4. En définitive, la requête est rejetée pour défaut d’intérêt à agir de la société Open Énergie
En définitive, le tribunal estime que la fin de non-recevoir tirée du défaut d’intérêt à agir doit être accueillie et il rejette la requête.
La solution pourrait paraître sévère, puisqu’on pourrait considérer que la société Open Énergie justifie d’un intérêt financier propre à ce que les panneaux soient effectivement installés : mais cet intérêt financier ne repose pas sur des considérations d’urbanisme, ce qui nous semble justifier la décision du tribunal. Au cas d’espèce, la société n’avait même pas répondu à la fin de non-recevoir soulevée par la commune, et il n’appartenait donc pas au tribunal de caractériser par lui-même cet intérêt propre.

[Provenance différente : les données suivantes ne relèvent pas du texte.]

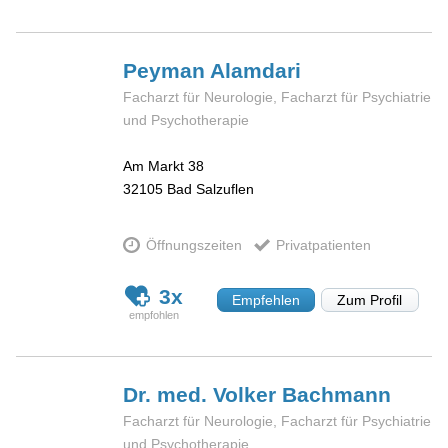
Peyman
Alamdari
Facharzt für Neurologie, Facharzt für Psychiatrie
und Psychotherapie
Am Markt 38
32105
Bad Salzuflen
Öffnungszeiten
Privatpatienten
3x
Empfehlen
Zum Profil
Dr. med. Volker
Bachmann
Facharzt für Neurologie, Facharzt für Psychiatrie
und Psychotherapie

Rappelons néanmoins qu’en principe, lorsque tout mandat est juridiquement exclu, le juge administratif doit demander la régularisation au représenté, étant précisé que la régularisation peut intervenir après l’expiration du délai de recours (CE, 13 octobre 1982, Mme Rabin, no 34355 ; CE, 17 juin 1977, Dame Corneille et autres, no 3085.). Il est donc envisageable qu’en cas appel, le jugement soit censuré par la Cour.

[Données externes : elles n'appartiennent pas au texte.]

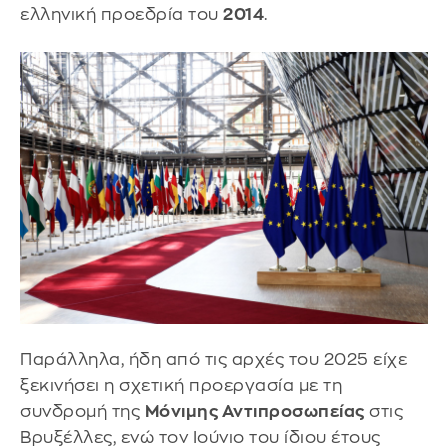
ελληνική προεδρία του
2014
.
Παράλληλα, ήδη από τις αρχές του 2025 είχε
ξεκινήσει η σχετική προεργασία με τη
συνδρομή της
Μόνιμης Αντιπροσωπείας
στις
Βρυξέλλες, ενώ τον Ιούνιο του ίδιου έτους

Quoi qu’il en soit, les installateurs de panneaux photovoltaïques devront donc être prudents et laisser les propriétaires présenter eux-mêmes (avec le concours d’un avocat, le cas échéant) les recours contre les décisions d’opposition à DP ou les refus de permis de construire, ou bien présenter ces recours conjointement.
5. Une solution confirmée par la CAA de Nantes
Dans le cadre d’un autre recours concernant la même société, la cour administrative d’appel de Nantes a confirmé la position des premiers juges, en considérant que la société Open Energie ne justifie pas d’un intérêt à agir reposant sur des considérations d’urbanisme :
« Il ressort des pièces du dossier que la société Open Energie, spécialisée dans la vente et l’installation de matériels utilisant les énergies renouvelables qui a reçu, dans l’exercice de son activité, mandat de la part de son client, M. A, pour procéder aux démarches administratives afférentes au projet de ce dernier d’installer 10 panneaux photovoltaïques sur la toiture de sa maison d’habitation, a, dans le cadre de ce mandat, déposé, au nom de M. A, un dossier de déclaration préalable. Si elle soutient que l’arrêté du 25 mai 2021 par lequel le maire de Formigny-la-Bataille s’est opposé à la déclaration préalable « anéantit tout le projet contractuel » avec M. A, et « emporte l’annulation de la commande passée par son client », elle ne justifie pas, ce faisant, d’un intérêt reposant sur des considérations d’urbanisme de nature à lui donner qualité pour agir contre cette décision. Il s’ensuit que la demande présentée par la société Open Energie devant le tribunal administratif de Caen dirigée contre l’arrêté du 25 mai 2021 du maire de Formigny-la-Bataille était manifestement irrecevable » (CAA Nantes, 2 août 2023, no 22NT01584).